The code snippet below demonstrates how we convert the ANLI dataset to an evaluation dataset (a list of Oumi `Conversation`s). Each conversation consists of a `conversation_id` (which is set to ANLI's `uid`), a single user `message` (added in the `messages` list) which contains the prompt, and metadata.

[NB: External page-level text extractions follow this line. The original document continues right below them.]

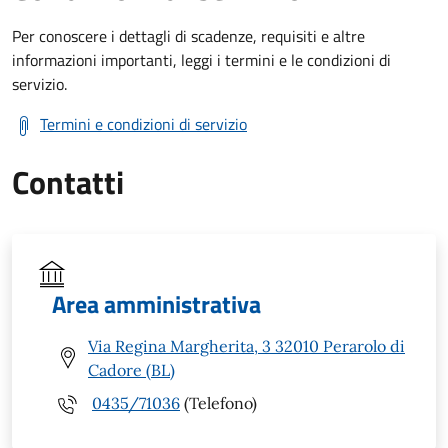
Per conoscere i dettagli di scadenze, requisiti e altre
informazioni importanti, leggi i termini e le condizioni di
servizio.
Termini e condizioni di servizio
Contatti
Area amministrativa
Via Regina Margherita, 3 32010 Perarolo di
Cadore (BL)
0435/71036
(Telefono)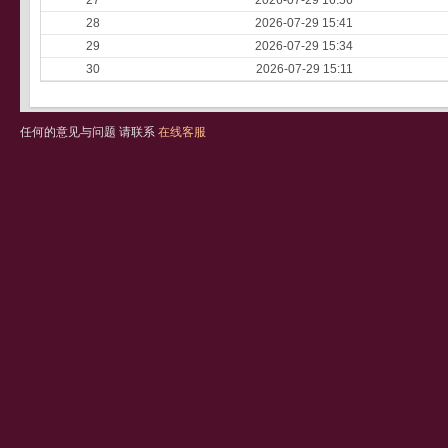
27
2026-07-29 16:56
28
2026-07-29 15:41
29
2026-07-29 15:34
30
2026-07-29 15:11
任何的意见与问题 请联系
在线客服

We retain the ANLI label in the conversations' metadata, after we convert it to a binary label: `0` is corresponding to a supported hypothesis, `1` is corresponding to an unsupported hypothesis (hallucination).

In [6]:
from oumi.datasets import TextSftJsonLinesDataset


# Convert the ANLI label to a binary label.
def _convert_label_to_binary(label):
    if label == 0:
        return 0  # supported
    elif label in [1, 2]:
        return 1  # unsupported (hallucination)
    else:
        raise ValueError(f"Invalid label: {label}")

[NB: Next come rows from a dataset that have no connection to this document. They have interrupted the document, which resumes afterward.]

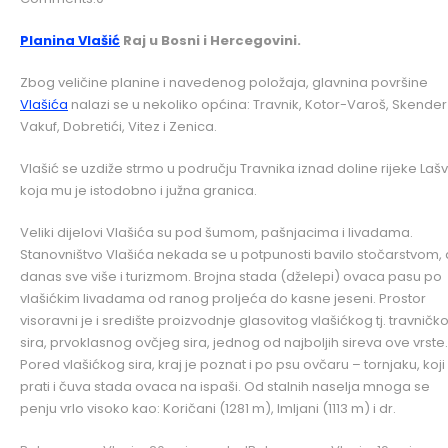
Planina Vlašić
Raj u Bosni i Hercegovini.
Zbog veličine planine i navedenog položaja, glavnina površine
Vlašića
nalazi se u nekoliko općina: Travnik, Kotor-Varoš, Skender
Vakuf, Dobretići, Vitez i Zenica.
Vlašić se uzdiže strmo u području Travnika iznad doline rijeke Lašv
koja mu je istodobno i južna granica.
​Veliki dijelovi Vlašića su pod šumom, pašnjacima i livadama.
Stanovništvo Vlašića nekada se u potpunosti bavilo stočarstvom, 
danas sve više i turizmom. ​Brojna stada (dželepi) ovaca pasu po
vlašićkim livadama od ranog proljeća do kasne jeseni. Prostor
visoravni je i središte proizvodnje glasovitog vlašićkog tj. travničk
sira, prvoklasnog ovčjeg sira, jednog od najboljih sireva ove vrste
Pored vlašićkog sira, kraj je poznat i po psu ovčaru – tornjaku, koji
prati i čuva stada ovaca na ispaši. Od stalnih naselja mnoga se
penju vrlo visoko kao: Koričani (1281 m), Imljani (1113 m) i dr.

# Convert the ANLI dataset into a list of conversations (oumi.core.types.Conversation).
evaluation_dataset = []
for anli_example in anli_dataset:
    prompt = prompt_template.format(
        premise=anli_example["premise"], hypothesis=anli_example["hypothesis"]
    )
    message = {"role": "user", "content": prompt}
    metadata = {"label": _convert_label_to_binary(anli_example["label"])}
    conversation = {
        "conversation_id": anli_example["uid"],
        "messages": [message],
        "metadata": metadata,
    }
    evaluation_dataset.append(conversation)

# Limit the number of examples, if requested.
if NUM_EXAMPLES:
    evaluation_dataset = evaluation_dataset[:NUM_EXAMPLES]

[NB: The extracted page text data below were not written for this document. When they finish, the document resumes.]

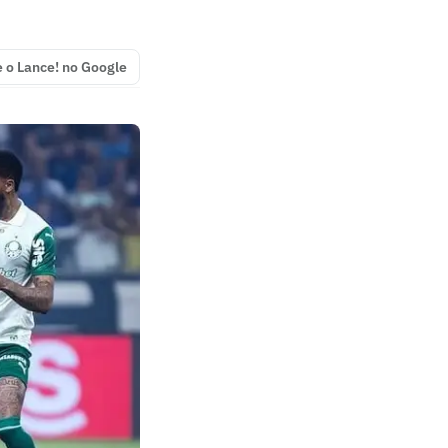
e o Lance! no Google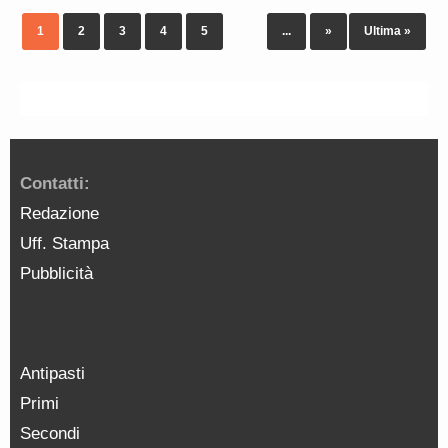
1
2
3
4
5
...
»
Ultima »
Contatti:
Redazione
Uff. Stampa
Pubblicità
Antipasti
Primi
Secondi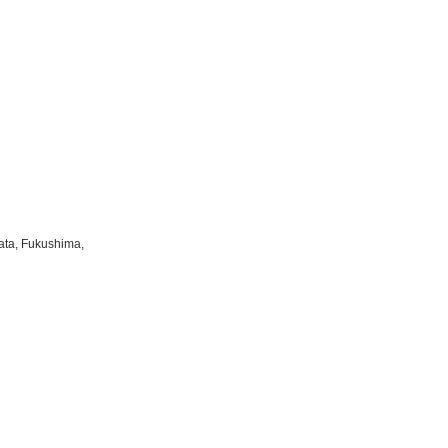
ata, Fukushima,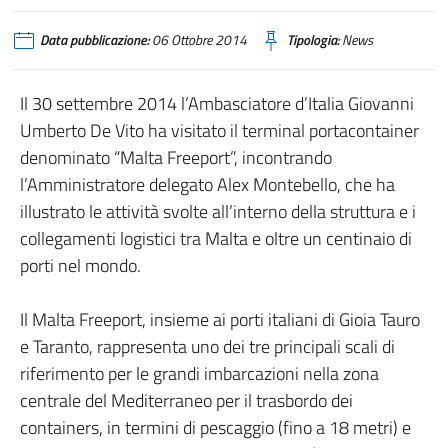
Data pubblicazione:
06 Ottobre 2014
Tipologia:
News
Il 30 settembre 2014 l’Ambasciatore d’Italia Giovanni
Umberto De Vito ha visitato il terminal portacontainer
denominato “Malta Freeport”, incontrando
l’Amministratore delegato Alex Montebello, che ha
illustrato le attività svolte all’interno della struttura e i
collegamenti logistici tra Malta e oltre un centinaio di
porti nel mondo.
Il Malta Freeport, insieme ai porti italiani di Gioia Tauro
e Taranto, rappresenta uno dei tre principali scali di
riferimento per le grandi imbarcazioni nella zona
centrale del Mediterraneo per il trasbordo dei
containers, in termini di pescaggio (fino a 18 metri) e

# Read the dataset into an Oumi class.
MY_DATASET = TextSftJsonLinesDataset(data=evaluation_dataset)

[2025-03-12 11:09:11,968][oumi][rank0][pid:90050][MainThread][INFO]][base_map_dataset.py:91] Creating map dataset (type: TextSftJsonLinesDataset)... dataset_name: 'custom'


## Evaluation

This section discusses how we can leverage Oumi's custom evaluation to run inference on the prompts, extract the predictions from the model responses, and finally calculate metrics to assess our classification quality.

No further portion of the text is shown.